HELP NEEDED: the recipe is almost ready, but since the game requires additional files (the original game data) to be copied to the installation directory, and since that directory is read-only (/boot/system/apps/AnotherWorld/), I don’t know how to proceed.
@humdinger is our script guru, I’ll leave that up to him, left a note on the PR to put the binary “raw” in $binDir or $prefix/bin so users can control the engine from Terminal even without the script.

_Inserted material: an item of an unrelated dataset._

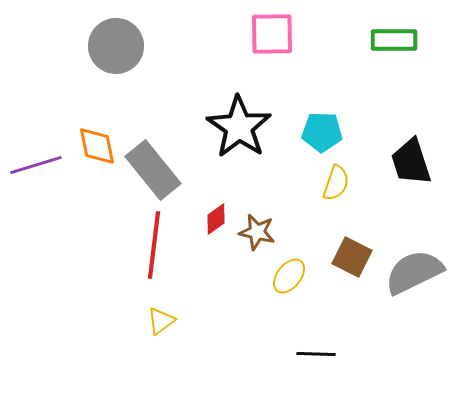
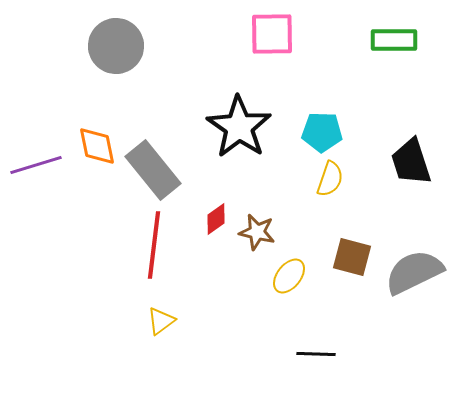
yellow semicircle: moved 6 px left, 4 px up
brown square: rotated 12 degrees counterclockwise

The bash startup script looks for the application “neo-raw”, in 32 bits it is called “neo-raw-x86”. I have copied and modified the script and it works fine with that executable, but I guess that not everyone looks at the script file or launch some things from Terminal
Maybe creating an alias (end-user) or editing the recipe are good options for the distribution. Or create the verification in script:
runapp=""
FILE=/boot/system/bin/neo-raw
if [ -f "$FILE" ]; then
runapp="/boot/system/bin/neo-raw"
else
runapp="/boot/system/bin/neo-raw-x86"
fi
"$runapp" --datapath=$DATA_PATH --savepath=$SAVE_PATH $@ &
# Something like this i supose
Greetings and thanks for one of my favorite games!
I have this on the PATH variable: ~> echo $PATH
.:/boot/home/config/non-packaged/bin:/boot/home/config/bin:/boot/system/non-packaged/bin:/bin:/boot/system/apps:/boot/system/preferences
~>
I doesn’t have /boot/system/bin/x86/ added by default, ergo doesn’t start neo-raw because the name of the symlink is neo-raw-x86 … that’s important, right? Because ok, the neo-raw-x86 is a symlink but …Shouldn’t that route be added by default in the system?
What’s the point of having it like this, /bin for symbolic links and /bin/x86 for applications?
My bad, it is maybe better to point to the liked file in this case? As for routing the path, I think it would confuse the system when it can find both the binaries in $PATH? (not a dev here so not that knowlidgable in that area).
I think the PATH is only routed to /bin/x86 in x86 mode, with setarch x86, otherwise, by default, x86_gcc2 binaries are run, unless you are explicit with the -x86.
That is why gcc is gcc2 unless you setarch x86.